Re: [boost] Reminder: Serialization Library Review

Matthias Troyer Sat, 16 Nov 2002 08:45:15 -0800

Before coming to my detailed review I would like to thank Robert for all his work and for contributing it to Boost.

I want to start with a general comment about text vs. binary archives. While a text archive is nice to look at, and can also be compressed after writing to save disk space there is one important reasons why I will always use binary formats:

i) when using serialization in passing messages between processes (using MPI, PVM or another message passing library), I am often restricted by bandwidth, especially when sending large vectors or matrices. Then converting numbers to text instead of sending them as binary numbers will make my codes slow down by a factor of 2-3.

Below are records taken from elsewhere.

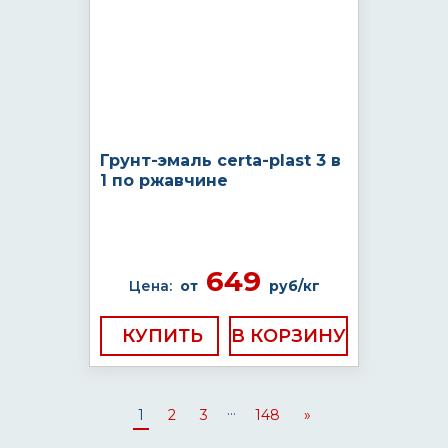
Грунт-эмаль certa-plast 3 в
1 по ржавчине
649
Цена:
от
руб/кг
КУПИТЬ
...
1
2
3
148
»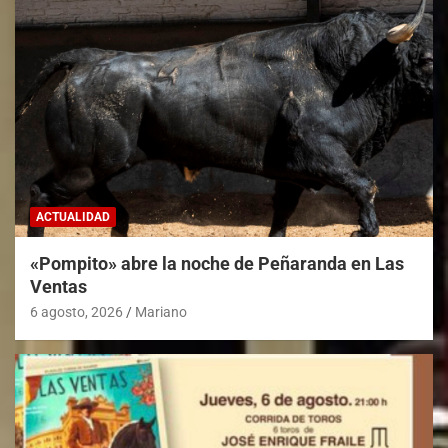
ACTUALIDAD
«Pompito» abre la noche de Peñaranda en Las
Ventas
6 agosto, 2026
Mariano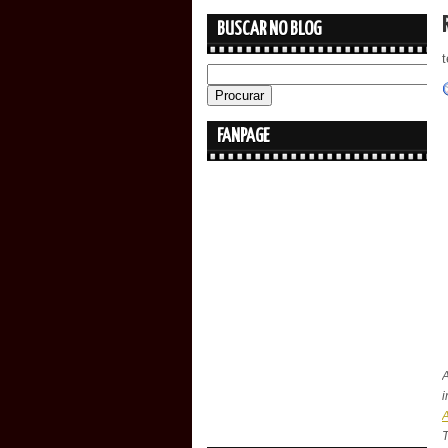
BUSCAR NO BLOG
t
FANPAGE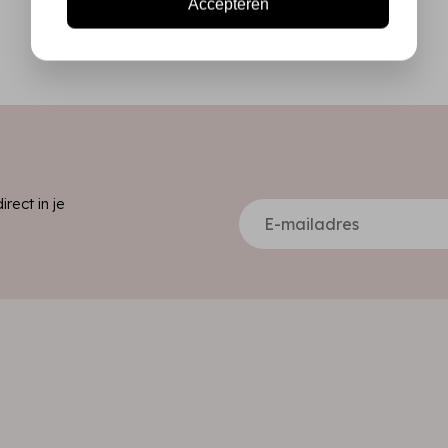
Accepteren
ect in je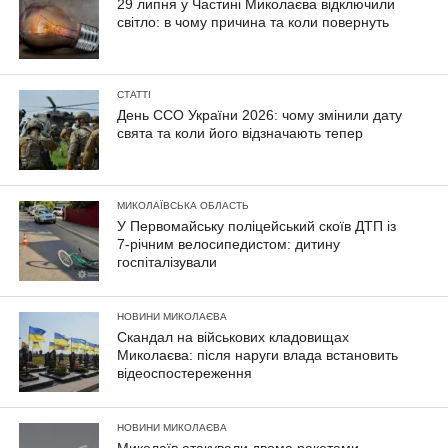
29 липня у Частині Миколаєва відключили
світло: в чому причина та коли повернуть
СТАТТІ
День ССО України 2026: чому змінили дату
свята та коли його відзначають тепер
МИКОЛАЇВСЬКА ОБЛАСТЬ
У Первомайську поліцейський скоїв ДТП із
7-річним велосипедистом: дитину
госпіталізували
НОВИНИ МИКОЛАЄВА
Скандал на військових кладовищах
Миколаєва: після наруги влада встановить
відеоспостереження
НОВИНИ МИКОЛАЄВА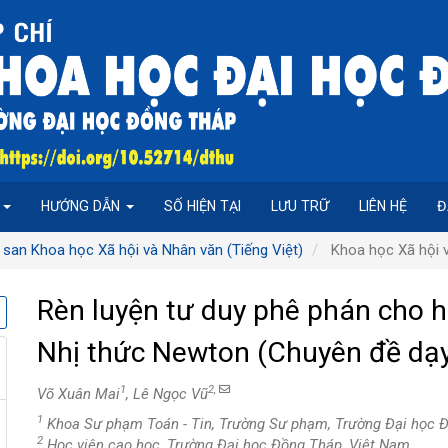
P
HƯỚNG DẪN
SỐ HIỆN TẠI
LƯU TRỮ
LIÊN HỆ
Đ
 san Khoa học Xã hội và Nhân văn (Tiếng Việt)
Khoa học Xã hội v
Rèn luyện tư duy phê phán cho h
Nhị thức Newton (Chuyên đề dạy
1
2,
Võ Xuân Mai
, Lê Ngọc Vũ
1
Khoa Sư phạm Toán - Tin, Trường Sư phạm, Trường Đại học 
2
Học viên cao học, Trường Đại học Đồng Tháp, Việt Nam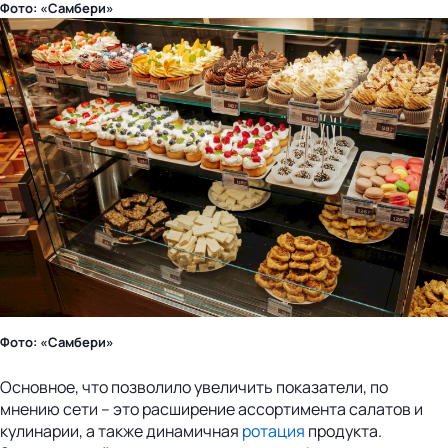
Фото: «Самбери»
Фото: «Самбери»
Основное, что позволило увеличить показатели, по
мнению сети – это расширение ассортимента салатов и
кулинарии, а также динамичная
ротация
продукта.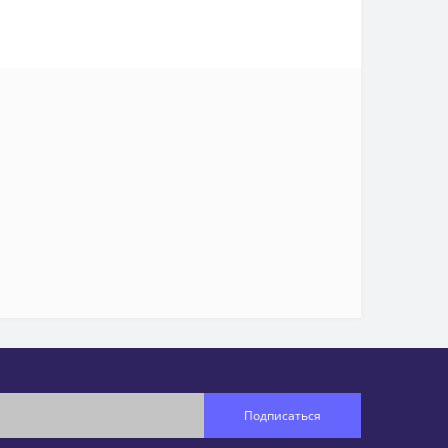
Подписаться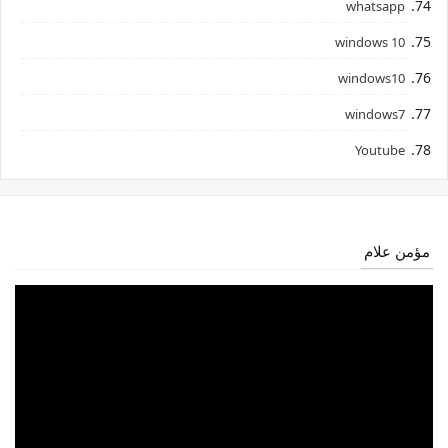
whatsapp
windows 10
windows10
windows7
Youtube
مؤمن علام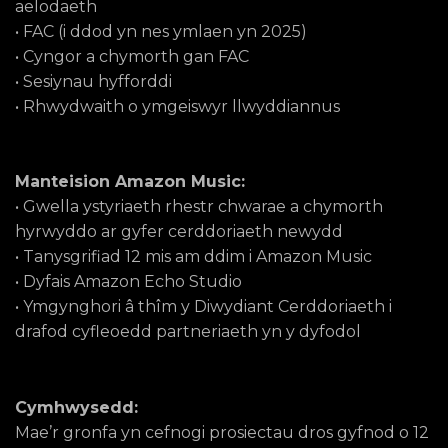
aelodaeth
• FAC (i ddod yn nes ymlaen yn 2025)
• Cyngor a chymorth gan FAC
• Sesiynau hyfforddi
• Rhwydwaith o ymgeiswyr llwyddiannus
Manteision Amazon Music:
• Gwella ystyriaeth rhestr chwarae a chymorth
hyrwyddo ar gyfer cerddoriaeth newydd
• Tanysgrifiad 12 mis am ddim i Amazon Music
• Dyfais Amazon Echo Studio
• Ymgynghori â thîm y Diwydiant Cerddoriaeth i
drafod cyfleoedd partneriaeth yn y dyfodol
Cymhwysedd:
Mae’r gronfa yn cefnogi prosiectau dros gyfnod o 12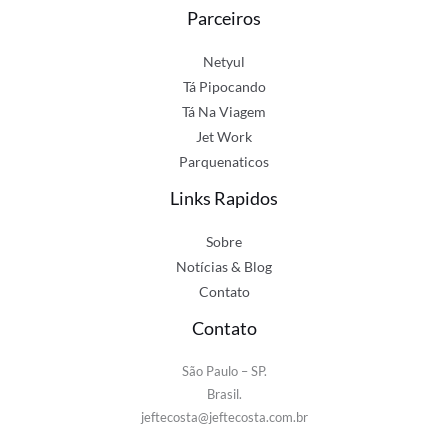
Parceiros
Netyul
Tá Pipocando
Tá Na Viagem
Jet Work
Parquenaticos
Links Rapidos
Sobre
Notícias & Blog
Contato
Contato
São Paulo – SP.
Brasil.
jeftecosta@jeftecosta.com.br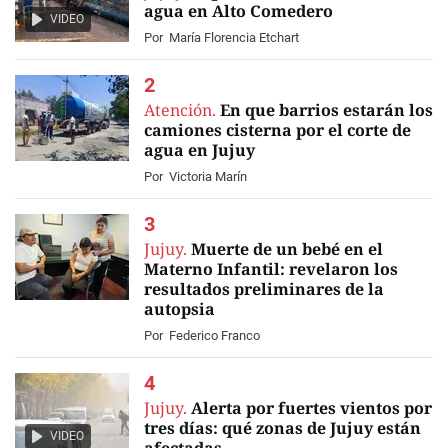
agua en Alto Comedero
VIDEO
Por
María Florencia Etchart
Atención.
En que barrios estarán los
camiones cisterna por el corte de
agua en Jujuy
Por
Victoria Marín
Jujuy.
Muerte de un bebé en el
Materno Infantil: revelaron los
resultados preliminares de la
autopsia
Por
Federico Franco
Jujuy.
Alerta por fuertes vientos por
tres días: qué zonas de Jujuy están
VIDEO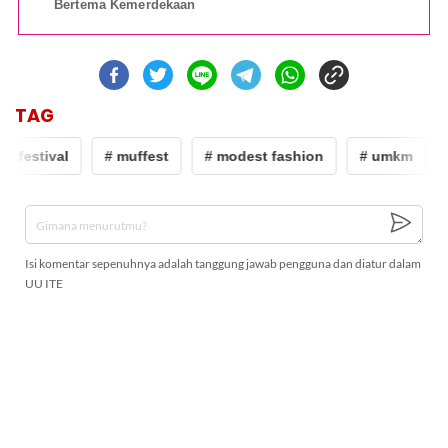
Bertema Kemerdekaan
TAG
 festival
# muffest
# modest fashion
# umkm
#
Isi komentar sepenuhnya adalah tanggung jawab pengguna dan diatur dalam
UU ITE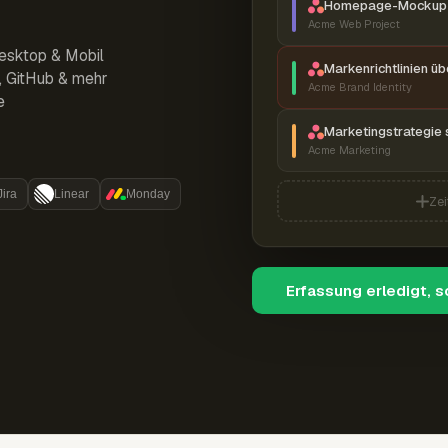
Homepage-Mockup 
Acme Web Project
esktop & Mobil
Markenrichtlinien ü
r, GitHub & mehr
Acme Brand Identity
e
Marketingstrategie 
Acme Marketing
Jira
Linear
Monday
Zei
Erfassung erledigt, 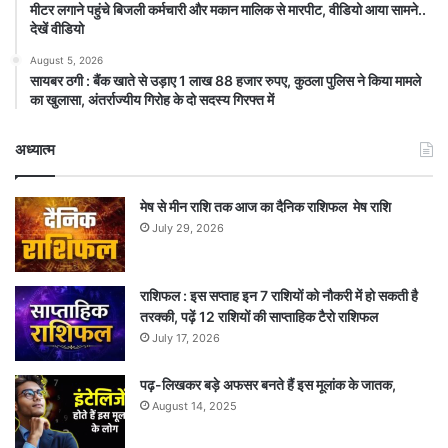
मीटर लगाने पहुंचे बिजली कर्मचारी और मकान मालिक से मारपीट, वीडियो आया सामने..
देखें वीडियो
August 5, 2026
सायबर ठगी : बैंक खाते से उड़ाए 1 लाख 88 हजार रुपए, कुठला पुलिस ने किया मामले
का खुलासा, अंतर्राज्यीय गिरोह के दो सदस्य गिरफ्त में
अध्यात्म
मेष से मीन राशि तक आज का दैनिक राशिफल मेष राशि
July 29, 2026
राशिफल : इस सप्ताह इन 7 राशियों को नौकरी में हो सकती है
तरक्की, पढ़ें 12 राशियों की साप्ताहिक टैरो राशिफल
July 17, 2026
पढ़-लिखकर बड़े अफसर बनते हैं इस मूलांक के जातक,
August 14, 2025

ii) as my simulation programs usually run several weeks, I serialize the state of the simulation at the end of every batch job (usually every 24 hours). At that time 128-256 CPUs write about 100 MByte each to a central file server, which severely overloads the server already now. Thus, again I want to keep the file sizes as small as possible and consider a support for efficient portable binary serialization formats essential.

On Friday, November 15, 2002, at 05:13 PM, David Abrahams wrote:

   Here are some questions you might want to answer in your review:

      What is your evaluation of the design?

I like the design as apparently much thought was put into being able to serialize polymorphic classes

I see two serious problems however that have to be addressed before I can vote for inclusion into boost.

1.) The first problem are the basic data types used in the archive:

virtual basic_oarchive & operator<<(signed char _Val) = 0;
virtual basic_oarchive & operator<<(unsigned char _Val) = 0;
virtual basic_oarchive & operator<<(char _Val) = 0;
virtual basic_oarchive & operator<<(short _Val) = 0;
virtual basic_oarchive & operator<<(unsigned short _Val) = 0;
virtual basic_oarchive & operator<<(int _Val) = 0;
virtual basic_oarchive & operator<<(unsigned int _Val) = 0;
virtual basic_oarchive & operator<<(long _Val) = 0;
virtual basic_oarchive & operator<<(unsigned long _Val) = 0;
virtual basic_oarchive & operator<<(float _Val) = 0;
virtual basic_oarchive & operator<<(double _Val) = 0;
virtual basic_oarchive & operator<<(long double _Val) = 0;
#ifndef BOOST_NO_INT64_T
virtual basic_oarchive & operator<<(int64_t _Val) = 0;
virtual basic_oarchive & operator<<(uint64_t _Val) = 0;
#endif

shot, int and long have no defined bit size, and can thus never be used for portable serialization. Imagine I use a platform where long is 64-bit, write it to the archive and then read it again on a platform where long is 32-bit. This will cause major problems. It also prevents the use of archive format that rely on fixed bit sizes (such as XDR or any other platform independent binary format). My suggestion thus is to change the types in these functions to int8_t, int16_t, int32_t, as was already done for int64_t. That way portable implementations will be possible.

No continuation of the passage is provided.